Algorithm Selection with Zero Domain Knowledge via Text Embeddings
No domain knowledge needed: text embeddings alone outperform expert features.
Stefan Szeider's new paper, "Algorithm Selection with Zero Domain Knowledge via Text Embeddings," introduces ZeroFolio, a method that eliminates the need for hand-crafted features in algorithm selection. Instead, it uses a three-step pipeline: serialize the raw instance file as plain text, embed it with a pretrained model, and select an algorithm via weighted k-nearest neighbors. The key insight is that pretrained embeddings produce meaningful representations of problem instances without any domain-specific training, enabling the same pipeline to work across diverse domains.
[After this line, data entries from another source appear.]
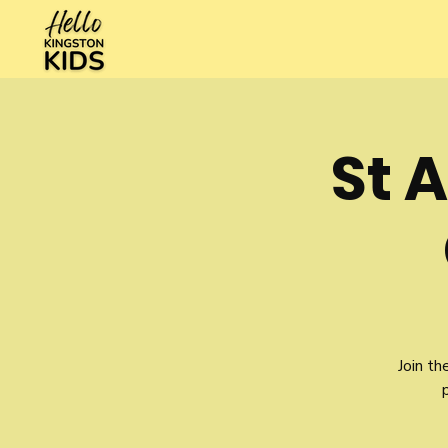
St 
Join th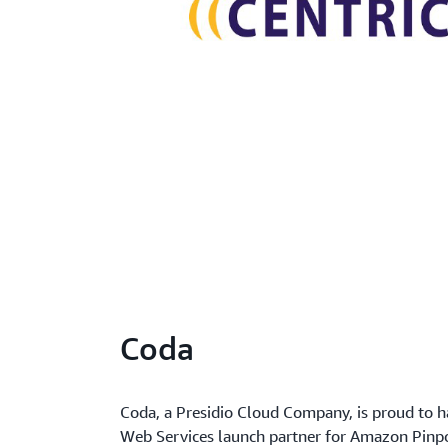
Coda
Coda, a Presidio Cloud Company, is proud to
Web Services launch partner for Amazon Pinp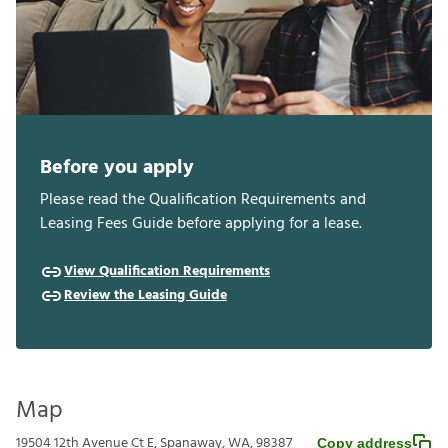
Before you apply
Please read the Qualification Requirements and
Leasing Fees Guide before applying for a lease.
View Qualification Requirements
Review the Leasing Guide
Map
19504 12th Avenue Ct E, Spanaway, WA, 98387
Copy address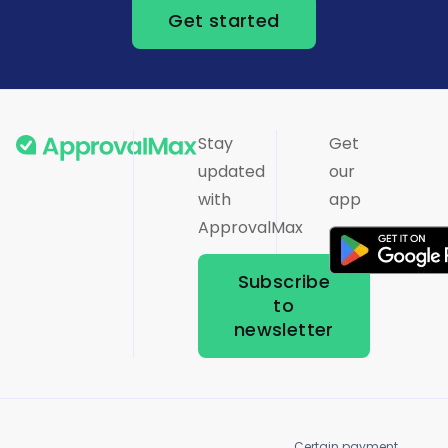
Get started
Stay
Get
updated
our
with
app
ApprovalMax
Subscribe
to
newsletter
Certain payment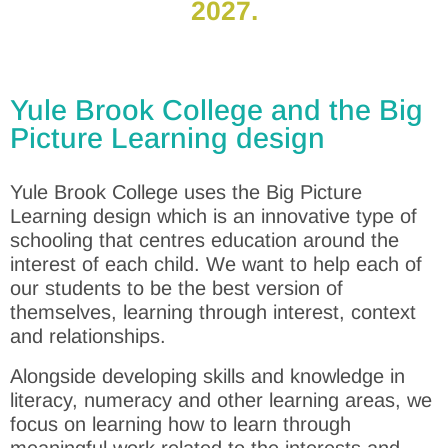
2027.
Yule Brook College and the Big
Picture Learning design
Yule Brook College uses the Big Picture
Learning design which is an innovative type of
schooling that centres education around the
interest of each child. We want to help each of
our students to be the best version of
themselves, learning through interest, context
and relationships.
Alongside developing skills and knowledge in
literacy, numeracy and other learning areas, we
focus on learning how to learn through
meaningful work related to the interests and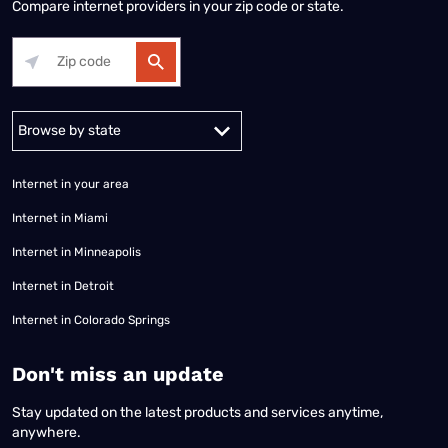
Compare internet providers in your zip code or state.
Alabama
Alaska
Arizona
Arkansas
California
Colorado
Connec
Internet in your area
Internet in Miami
Internet in Minneapolis
Internet in Detroit
Internet in Colorado Springs
​Don't miss an update
Stay updated on the latest products and services anytime,
anywhere.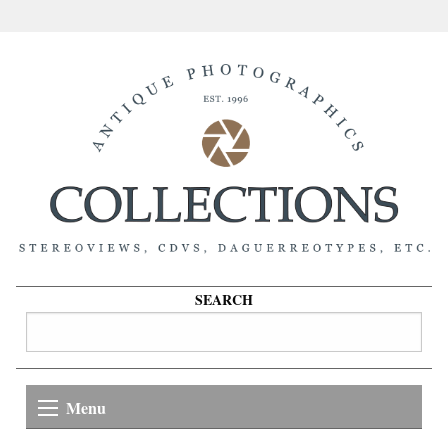
SEARCH
Menu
Evaluated on 11 ASlib scenarios spanning 7 domains (SAT, MaxSAT, QBF, ASP, CSP, MIP, and graph problems), ZeroFolio outperformed a random forest trained on hand-crafted features in 10 of 11 scenarios with a single fixed configuration, and in all 11 with two-seed voting. The margin was often substantial. An ablation study identified inverse-distance weighting, line shuffling, and Manhattan distance as critical design choices. Combining embeddings with hand-crafted features via soft voting yielded further improvements, suggesting a hybrid approach may be optimal in some cases.
- ZeroFolio uses pretrained text embeddings to replace hand-crafted features for algorithm selection.
- Outperformed random forest models in 10/11 scenarios with one seed, 11/11 with two-seed voting.
- Tested across 7 domains: SAT, MaxSAT, QBF, ASP, CSP, MIP, and graph problems.
Why It Matters
ZeroFolio automates algorithm selection across domains, saving experts time and improving performance without manual feature engineering.